TASK TO CARRY OUT — The response should be an exact copy of the records, with the pictures removed.

DATA IN THIS EXERCISE —

::::::::::

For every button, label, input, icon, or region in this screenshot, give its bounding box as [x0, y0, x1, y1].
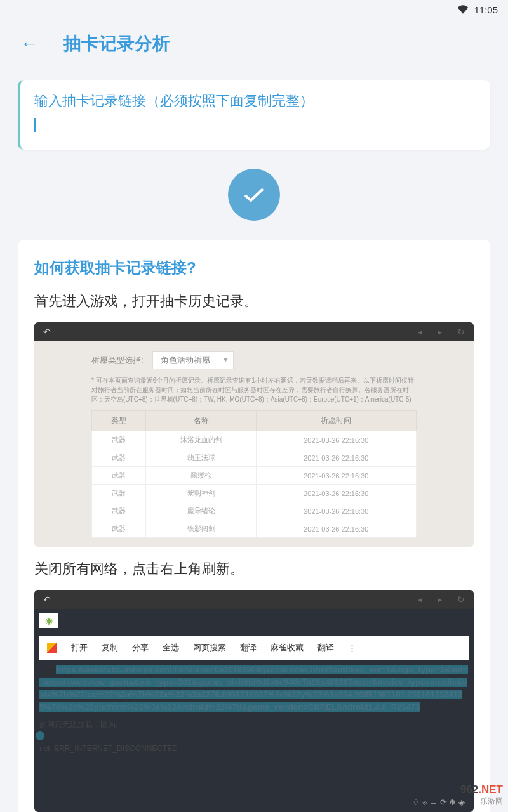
- menu-more-icon: ⋮: [348, 643, 356, 653]
- shot-back-icon: ↶: [43, 594, 51, 605]
- android-icon: ◉: [39, 613, 58, 628]
- submit-button[interactable]: [228, 169, 280, 221]
- screenshot-gacha-history: ↶ ◂▸↻ 祈愿类型选择: 角色活动祈愿 * 可在本页面查询最近6个月的祈愿记录…: [34, 322, 474, 547]
- menu-selectall: 全选: [163, 642, 179, 653]
- refresh-icon: ↻: [457, 594, 465, 605]
- status-time: 11:05: [474, 4, 498, 15]
- status-bar: 11:05: [0, 0, 508, 19]
- url-input[interactable]: [34, 118, 476, 132]
- error-line-1: 的网页无法加载，因为:: [34, 718, 474, 731]
- help-section: 如何获取抽卡记录链接? 首先进入游戏，打开抽卡历史记录。 ↶ ◂▸↻ 祈愿类型选…: [18, 240, 490, 812]
- table-row: 武器黑缨枪2021-03-26 22:16:30: [92, 467, 417, 485]
- url-input-card: 输入抽卡记录链接（必须按照下面复制完整）: [18, 80, 490, 150]
- back-button[interactable]: ←: [20, 34, 38, 54]
- context-menu: 打开 复制 分享 全选 网页搜索 翻译 麻雀收藏 翻译 ⋮: [39, 636, 469, 660]
- help-title: 如何获取抽卡记录链接?: [34, 258, 474, 278]
- menu-websearch: 网页搜索: [193, 642, 226, 653]
- page-title: 抽卡记录分析: [64, 32, 170, 56]
- watermark: 962.NET 乐游网: [460, 783, 503, 807]
- help-step-1: 首先进入游戏，打开抽卡历史记录。: [34, 292, 474, 311]
- wish-type-label: 祈愿类型选择:: [91, 355, 144, 366]
- footer-icons: ♢ ⟐ ⫬ ⟳ ❄ ◈: [34, 792, 474, 812]
- input-label: 输入抽卡记录链接（必须按照下面复制完整）: [34, 91, 476, 110]
- table-row: 武器沐浴龙血的剑2021-03-26 22:16:30: [92, 431, 417, 449]
- menu-share: 分享: [132, 642, 149, 653]
- menu-translate: 翻译: [240, 642, 257, 653]
- app-header: ← 抽卡记录分析: [0, 19, 508, 69]
- table-row: 武器翡玉法球2021-03-26 22:16:30: [92, 449, 417, 467]
- check-icon: [241, 185, 267, 204]
- error-line-2: net::ERR_INTERNET_DISCONNECTED: [34, 743, 474, 754]
- help-step-2: 关闭所有网络，点击右上角刷新。: [34, 560, 474, 579]
- table-row: 武器铁影阔剑2021-03-26 22:16:30: [92, 520, 417, 538]
- selected-url: 位于https://webstatic.mihoyo.com/hk4e/even…: [34, 664, 474, 718]
- screenshot-error-page: ↶ ◂▸↻ ◉ 打开 复制 分享 全选 网页搜索 翻译 麻雀收藏 翻译 ⋮ 位于…: [34, 590, 474, 812]
- app-icon: [47, 643, 57, 653]
- menu-open: 打开: [71, 642, 88, 653]
- table-row: 武器魔导绪论2021-03-26 22:16:30: [92, 502, 417, 520]
- wish-type-select: 角色活动祈愿: [152, 351, 234, 369]
- menu-translate2: 翻译: [318, 642, 334, 653]
- menu-copy: 复制: [102, 642, 118, 653]
- wifi-icon: [457, 5, 469, 14]
- shot-back-icon: ↶: [43, 327, 51, 337]
- table-row: 武器黎明神剑2021-03-26 22:16:30: [92, 485, 417, 502]
- menu-fav: 麻雀收藏: [271, 642, 304, 653]
- disclaimer-text: * 可在本页面查询最近6个月的祈愿记录。祈愿记录查询有1小时左右延迟，若无数据请…: [91, 376, 417, 404]
- refresh-icon: ↻: [457, 327, 465, 337]
- gacha-table: 类型名称祈愿时间 武器沐浴龙血的剑2021-03-26 22:16:30 武器翡…: [91, 410, 417, 538]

::::::::::

FINISHED TASK —
For every button, label, input, icon, or region in this screenshot, give its bounding box as [x0, y0, x1, y1].
- menu-more-icon: ⋮: [348, 643, 356, 653]
- shot-back-icon: ↶: [43, 594, 51, 605]
- android-icon: ◉: [39, 613, 58, 628]
- submit-button[interactable]: [228, 169, 280, 221]
- screenshot-gacha-history: ↶ ◂▸↻ 祈愿类型选择: 角色活动祈愿 * 可在本页面查询最近6个月的祈愿记录…: [34, 322, 474, 547]
- menu-selectall: 全选: [163, 642, 179, 653]
- refresh-icon: ↻: [457, 594, 465, 605]
- status-time: 11:05: [474, 4, 498, 15]
- status-bar: 11:05: [0, 0, 508, 19]
- url-input[interactable]: [34, 118, 476, 132]
- error-line-1: 的网页无法加载，因为:: [34, 718, 474, 731]
- help-section: 如何获取抽卡记录链接? 首先进入游戏，打开抽卡历史记录。 ↶ ◂▸↻ 祈愿类型选…: [18, 240, 490, 812]
- table-row: 武器黑缨枪2021-03-26 22:16:30: [92, 467, 417, 485]
- url-input-card: 输入抽卡记录链接（必须按照下面复制完整）: [18, 80, 490, 150]
- back-button[interactable]: ←: [20, 34, 38, 54]
- context-menu: 打开 复制 分享 全选 网页搜索 翻译 麻雀收藏 翻译 ⋮: [39, 636, 469, 660]
- help-title: 如何获取抽卡记录链接?: [34, 258, 474, 278]
- menu-websearch: 网页搜索: [193, 642, 226, 653]
- page-title: 抽卡记录分析: [64, 32, 170, 56]
- watermark: 962.NET 乐游网: [460, 783, 503, 807]
- help-step-1: 首先进入游戏，打开抽卡历史记录。: [34, 292, 474, 311]
- wish-type-label: 祈愿类型选择:: [91, 355, 144, 366]
- footer-icons: ♢ ⟐ ⫬ ⟳ ❄ ◈: [34, 792, 474, 812]
- input-label: 输入抽卡记录链接（必须按照下面复制完整）: [34, 91, 476, 110]
- table-row: 武器沐浴龙血的剑2021-03-26 22:16:30: [92, 431, 417, 449]
- menu-share: 分享: [132, 642, 149, 653]
- menu-translate: 翻译: [240, 642, 257, 653]
- app-header: ← 抽卡记录分析: [0, 19, 508, 69]
- table-row: 武器翡玉法球2021-03-26 22:16:30: [92, 449, 417, 467]
- check-icon: [241, 185, 267, 204]
- error-line-2: net::ERR_INTERNET_DISCONNECTED: [34, 743, 474, 754]
- help-step-2: 关闭所有网络，点击右上角刷新。: [34, 560, 474, 579]
- table-row: 武器铁影阔剑2021-03-26 22:16:30: [92, 520, 417, 538]
- selected-url: 位于https://webstatic.mihoyo.com/hk4e/even…: [34, 664, 474, 718]
- screenshot-error-page: ↶ ◂▸↻ ◉ 打开 复制 分享 全选 网页搜索 翻译 麻雀收藏 翻译 ⋮ 位于…: [34, 590, 474, 812]
- app-icon: [47, 643, 57, 653]
- menu-open: 打开: [71, 642, 88, 653]
- table-row: 武器魔导绪论2021-03-26 22:16:30: [92, 502, 417, 520]
- wish-type-select: 角色活动祈愿: [152, 351, 234, 369]
- menu-translate2: 翻译: [318, 642, 334, 653]
- menu-copy: 复制: [102, 642, 118, 653]
- wifi-icon: [457, 5, 469, 14]
- shot-back-icon: ↶: [43, 327, 51, 337]
- table-row: 武器黎明神剑2021-03-26 22:16:30: [92, 485, 417, 502]
- menu-fav: 麻雀收藏: [271, 642, 304, 653]
- disclaimer-text: * 可在本页面查询最近6个月的祈愿记录。祈愿记录查询有1小时左右延迟，若无数据请…: [91, 376, 417, 404]
- refresh-icon: ↻: [457, 327, 465, 337]
- gacha-table: 类型名称祈愿时间 武器沐浴龙血的剑2021-03-26 22:16:30 武器翡…: [91, 410, 417, 538]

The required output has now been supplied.